Thursday, June 30, 2011

China’s Labor Organization is ‘evolving,’ says Han Dongfang

Han Dongfang, director of the China Labor Bulletin in Hong Kong, used to think that the official labor organization in China, the All-China Federation of Trade Unions (ACFTU), was so much a part of the Communist Party apparatus that it could never become a union. Now he’s changed his mind.

He expressed his new view publicly in a June 26 commentary published in a leading UK newspaper, The Guardian, and in his own Bulletin.

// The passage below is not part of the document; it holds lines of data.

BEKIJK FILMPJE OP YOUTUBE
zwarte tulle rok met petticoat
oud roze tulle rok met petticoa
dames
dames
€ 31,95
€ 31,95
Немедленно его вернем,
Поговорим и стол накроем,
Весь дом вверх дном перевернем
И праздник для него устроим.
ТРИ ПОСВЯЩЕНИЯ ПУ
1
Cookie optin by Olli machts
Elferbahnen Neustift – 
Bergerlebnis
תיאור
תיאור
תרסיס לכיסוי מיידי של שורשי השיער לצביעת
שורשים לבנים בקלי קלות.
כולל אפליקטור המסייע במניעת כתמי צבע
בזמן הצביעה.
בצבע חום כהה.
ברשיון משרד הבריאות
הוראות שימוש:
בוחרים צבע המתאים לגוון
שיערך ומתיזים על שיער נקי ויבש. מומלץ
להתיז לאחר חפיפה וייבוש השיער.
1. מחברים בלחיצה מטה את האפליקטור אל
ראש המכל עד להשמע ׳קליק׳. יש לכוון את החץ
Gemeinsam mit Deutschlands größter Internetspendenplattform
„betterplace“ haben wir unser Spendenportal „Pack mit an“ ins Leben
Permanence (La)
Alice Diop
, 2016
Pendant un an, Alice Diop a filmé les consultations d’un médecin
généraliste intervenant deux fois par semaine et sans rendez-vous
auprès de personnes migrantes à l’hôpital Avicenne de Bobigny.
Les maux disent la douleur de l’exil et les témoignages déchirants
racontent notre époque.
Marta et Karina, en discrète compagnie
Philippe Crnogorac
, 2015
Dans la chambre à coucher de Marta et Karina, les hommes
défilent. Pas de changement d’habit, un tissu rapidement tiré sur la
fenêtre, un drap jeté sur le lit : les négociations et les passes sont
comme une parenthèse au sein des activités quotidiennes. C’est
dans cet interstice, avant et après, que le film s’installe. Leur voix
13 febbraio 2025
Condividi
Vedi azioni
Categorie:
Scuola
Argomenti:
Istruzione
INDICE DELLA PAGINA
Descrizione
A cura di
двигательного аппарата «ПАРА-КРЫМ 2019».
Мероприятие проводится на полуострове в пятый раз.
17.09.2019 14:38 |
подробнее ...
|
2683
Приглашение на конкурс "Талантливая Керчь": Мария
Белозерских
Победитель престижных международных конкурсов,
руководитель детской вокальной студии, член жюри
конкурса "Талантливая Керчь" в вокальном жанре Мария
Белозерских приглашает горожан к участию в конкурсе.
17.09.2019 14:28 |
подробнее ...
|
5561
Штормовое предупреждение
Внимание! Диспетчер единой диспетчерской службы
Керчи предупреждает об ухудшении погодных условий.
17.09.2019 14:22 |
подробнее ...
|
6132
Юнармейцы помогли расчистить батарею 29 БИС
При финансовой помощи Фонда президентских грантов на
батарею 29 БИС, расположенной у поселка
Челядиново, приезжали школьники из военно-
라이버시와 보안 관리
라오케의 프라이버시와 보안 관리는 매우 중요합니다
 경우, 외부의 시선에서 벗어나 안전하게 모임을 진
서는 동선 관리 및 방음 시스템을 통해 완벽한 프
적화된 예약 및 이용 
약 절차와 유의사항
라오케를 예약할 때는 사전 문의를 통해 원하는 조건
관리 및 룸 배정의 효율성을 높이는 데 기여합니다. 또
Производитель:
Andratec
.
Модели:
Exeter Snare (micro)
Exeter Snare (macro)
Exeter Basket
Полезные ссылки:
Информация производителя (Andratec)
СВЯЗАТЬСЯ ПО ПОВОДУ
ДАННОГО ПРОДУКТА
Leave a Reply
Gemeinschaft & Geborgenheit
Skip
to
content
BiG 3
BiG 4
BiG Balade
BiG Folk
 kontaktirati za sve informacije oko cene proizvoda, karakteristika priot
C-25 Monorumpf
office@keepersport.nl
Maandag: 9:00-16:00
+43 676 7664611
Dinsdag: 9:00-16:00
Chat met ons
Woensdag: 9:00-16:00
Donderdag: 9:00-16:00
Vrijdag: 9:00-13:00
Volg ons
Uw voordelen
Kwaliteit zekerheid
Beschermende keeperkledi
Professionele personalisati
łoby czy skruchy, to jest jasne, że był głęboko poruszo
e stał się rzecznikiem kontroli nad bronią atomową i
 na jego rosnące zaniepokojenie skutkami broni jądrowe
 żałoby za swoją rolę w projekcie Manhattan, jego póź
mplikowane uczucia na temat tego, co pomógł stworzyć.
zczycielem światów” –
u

“Workers are angry,” Han writes, pointing to the wave of strikes last year and a recent riot in Guangdong province. Such activism has forced the ACFTU to review its own role and begin to “look for ways to become an organization that really does represent worker interests.”

Han cites some signs that the ACFTU is already moving in that direction. In March, for example, the union at an auto plant in southern China negotiated a 30%-plus pay increase; a year earlier workers striking for higher pay were beaten up.

But the same old ACFTU lives on, subject as always to the Communist Party, Han acknowledges. But “in today’s market economy [the Party] has to be flexible….If the ACFTU can show it can better serve the Party’s interests (ensuring economic growth and social stability) by standing up for the rights and interests of workers, the Party will certainly take note.”

Han’s commentary is, to a large extent, devoted to arguing that Western trade unions take note. He urges them to intensify contacts with the ACFTU. “Their wealth of experience in genuine collective bargaining can help the ACFTU better serve its members and eventually become a real trade union.”

Although he is exiled in Hong Kong, Han’s phone access to people throughout China keeps him well informed on the political mood in various circles there. Still, his changed perspective on the ACFTU and its evolution may be more a reflection of his hopes than of the grim political realities in China.